++++ Data shown
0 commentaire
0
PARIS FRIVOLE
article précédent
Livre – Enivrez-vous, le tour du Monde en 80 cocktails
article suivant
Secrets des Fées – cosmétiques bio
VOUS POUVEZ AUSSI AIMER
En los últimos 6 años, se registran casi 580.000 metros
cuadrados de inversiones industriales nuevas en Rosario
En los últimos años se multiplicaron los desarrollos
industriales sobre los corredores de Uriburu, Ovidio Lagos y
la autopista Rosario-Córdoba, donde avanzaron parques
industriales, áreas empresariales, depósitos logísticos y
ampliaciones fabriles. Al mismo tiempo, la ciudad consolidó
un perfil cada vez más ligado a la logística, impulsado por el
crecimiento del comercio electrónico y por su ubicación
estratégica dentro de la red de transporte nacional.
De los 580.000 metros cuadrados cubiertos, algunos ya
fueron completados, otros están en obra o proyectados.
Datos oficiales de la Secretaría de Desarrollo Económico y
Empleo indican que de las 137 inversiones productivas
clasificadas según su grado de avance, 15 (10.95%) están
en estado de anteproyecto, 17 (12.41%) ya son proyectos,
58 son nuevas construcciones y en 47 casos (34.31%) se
++++++++
Your goal — Check each line of the entries above, and show every one holding the word "años".

The completed task —
En los últimos 6 años, se registran casi 580.000 metros
En los últimos años se multiplicaron los desarrollos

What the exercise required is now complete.